Task item
From the records below, extract only the lines running from the line with "Pack a Multi-Use Cover-Up" to the line with "A linen shirt works as a", both lines included, reproducing them exactly.
○ ○ ○ ○ ○ ○ ○
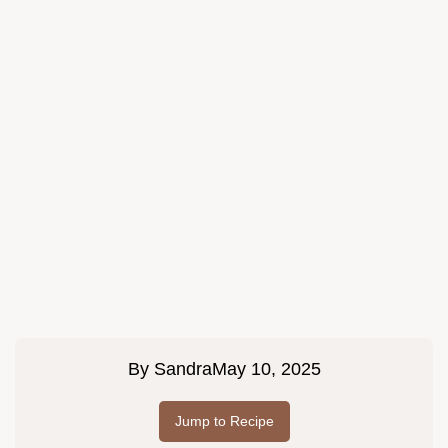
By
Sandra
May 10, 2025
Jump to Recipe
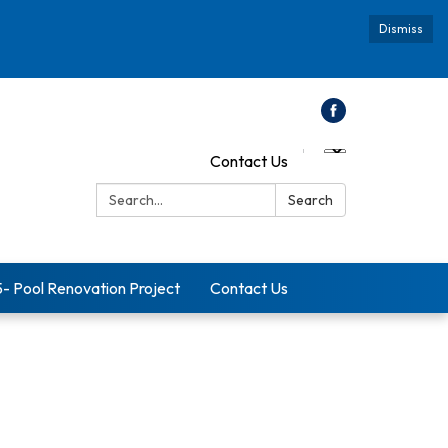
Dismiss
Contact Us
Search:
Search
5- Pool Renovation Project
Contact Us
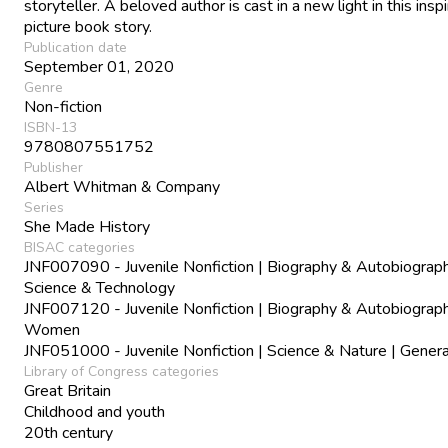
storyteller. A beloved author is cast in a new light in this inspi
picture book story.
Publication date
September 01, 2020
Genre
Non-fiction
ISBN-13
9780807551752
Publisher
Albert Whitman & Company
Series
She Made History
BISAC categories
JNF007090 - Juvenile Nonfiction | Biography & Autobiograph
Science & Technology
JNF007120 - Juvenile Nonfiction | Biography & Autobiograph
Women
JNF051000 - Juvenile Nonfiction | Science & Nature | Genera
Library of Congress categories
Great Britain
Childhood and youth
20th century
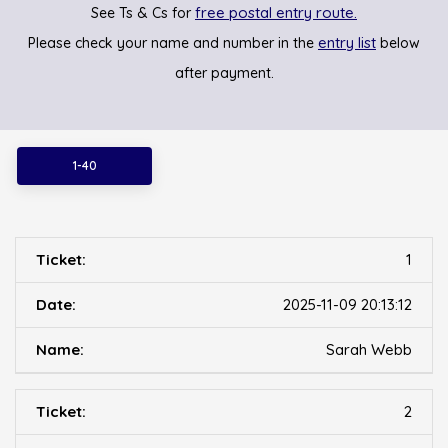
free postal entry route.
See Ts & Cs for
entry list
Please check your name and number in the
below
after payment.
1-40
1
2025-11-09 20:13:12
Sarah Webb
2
○ ○ ○ ○ ○ ○ ○
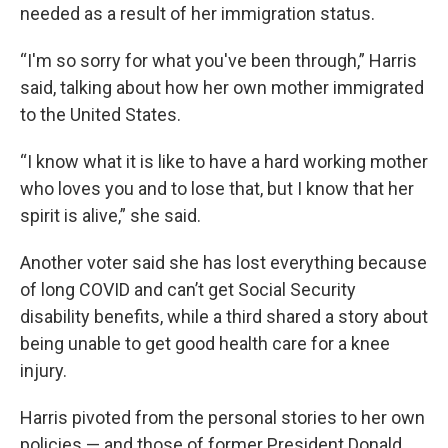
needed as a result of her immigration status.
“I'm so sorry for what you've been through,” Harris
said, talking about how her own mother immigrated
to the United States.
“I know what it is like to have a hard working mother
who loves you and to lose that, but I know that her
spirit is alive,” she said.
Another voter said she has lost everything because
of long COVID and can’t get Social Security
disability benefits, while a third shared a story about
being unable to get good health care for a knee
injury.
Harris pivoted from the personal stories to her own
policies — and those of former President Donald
○ ○ ○ ○ ○ ○ ○
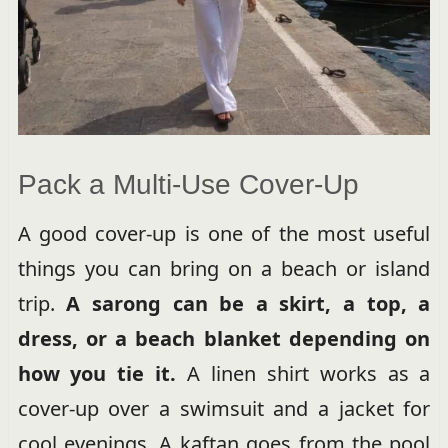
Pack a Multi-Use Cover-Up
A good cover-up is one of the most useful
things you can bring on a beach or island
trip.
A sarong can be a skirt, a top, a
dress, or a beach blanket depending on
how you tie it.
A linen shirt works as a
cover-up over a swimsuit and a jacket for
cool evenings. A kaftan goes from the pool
○ ○ ○ ○ ○ ○ ○
Solution for this exercise
Pack a Multi-Use Cover-Up
A good cover-up is one of the most useful
things you can bring on a beach or island
trip.
A sarong can be a skirt, a top, a
dress, or a beach blanket depending on
how you tie it.
A linen shirt works as a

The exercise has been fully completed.